### **Imports go here!**

In [59]:
import os
import json
import numpy as np

from fastembed import TextEmbedding
from qdrant_client import QdrantClient
from qdrant_client.models import PointStruct
from qdrant_client.models import Distance, VectorParams

### **Read the Grading Doc JSON**

In [7]:
with open(f"{os.path.join(os.getcwd(), 'rag', 'data', 'instruction_dataset.json')}", "r", encoding = "utf-8") as file:
  data = json.loads(file.read())

In [8]:
data[0].keys()

dict_keys(['instruction', 'context', 'response'])

In [15]:
unprocessed_data = []

for obj in data:
  Q = f"Context: {obj['context']}\nQuestion: {obj['instruction']}" if obj['context'] is not None else f"Question: {obj['instruction']}"
  A = obj['response']

  unprocessed_data.append({
    "Question": Q,
    "Answer": A
  })

### **Generate embeddings**

In [17]:
embedding_model = TextEmbedding()

Fetching 5 files: 100%|██████████████████████████████████████████████████████████████████████████████████████████████████████████████████████████████████| 5/5 [00:04<00:00,  1.10it/s]


In [48]:
processed_data = []

for ele in unprocessed_data:
  processed_data.append({
    "Question": list(embedding_model.embed(ele["Question"]))[0],
    "Answer": ele["Answer"]
  })

### **Insert into Qdrant**

In [51]:
QDRANT_PORT = os.getenv("QDRANT_PORT", "6333")
QDRANT_HOST = os.getenv("QDRANT_HOST", "localhost")

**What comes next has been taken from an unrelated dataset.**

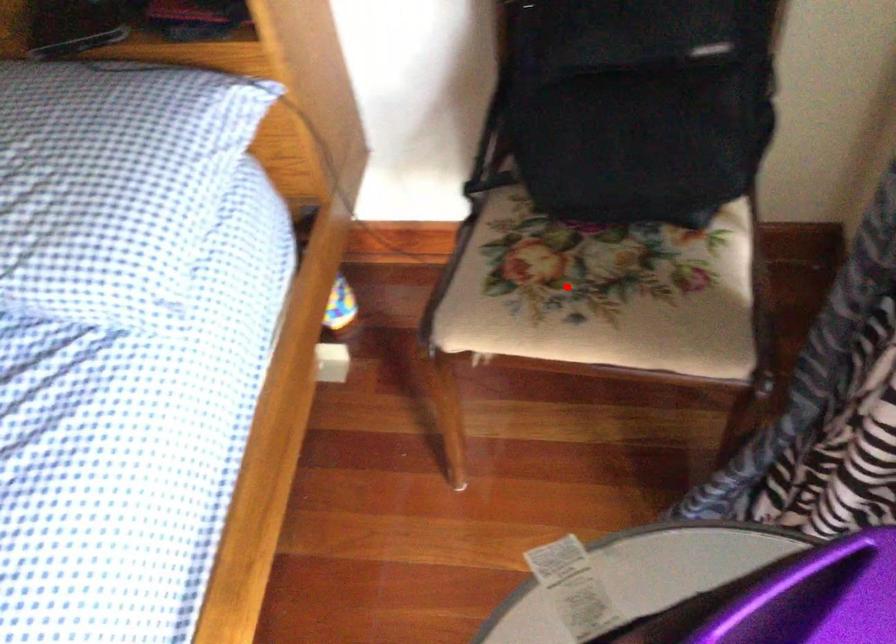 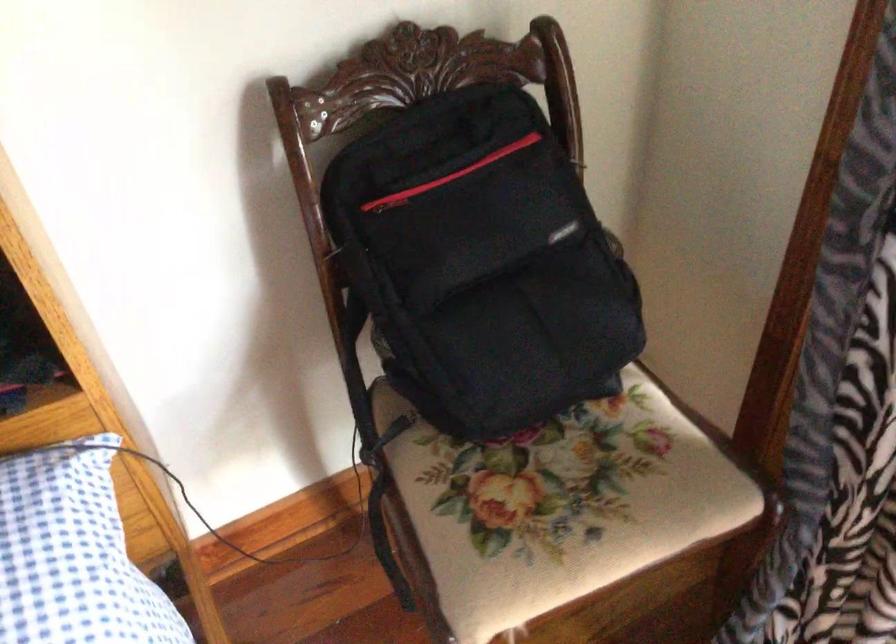 Locate, in the second image, the point that corresponds to the highlighted location in the first image.

(556, 506)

qdrant_url = f"http://{QDRANT_HOST}:{QDRANT_PORT}"
client = QdrantClient(url=qdrant_url)

### **Create qdrant collection**

In [57]:
QDRANT_COLLECTION = os.getenv("QDRANT_COLLECTION", "grading-doc-sep-2024")

client.create_collection(
  collection_name=QDRANT_COLLECTION,
  vectors_config=VectorParams(size=processed_data[0]["Question"].shape[0], distance=Distance.DOT),
)

True

### **Add vectors**

In [67]:
points = []
for idx, ele in enumerate(processed_data):
  pt = PointStruct(id = idx + 1, vector = ele["Question"], payload = { "Answer": ele["Answer"] })
  points.append(pt)

operation_info = client.upsert(
  collection_name = QDRANT_COLLECTION,
  wait = True,
  points = points
)

print(operation_info)

operation_id=0 status=<UpdateStatus.COMPLETED: 'completed'>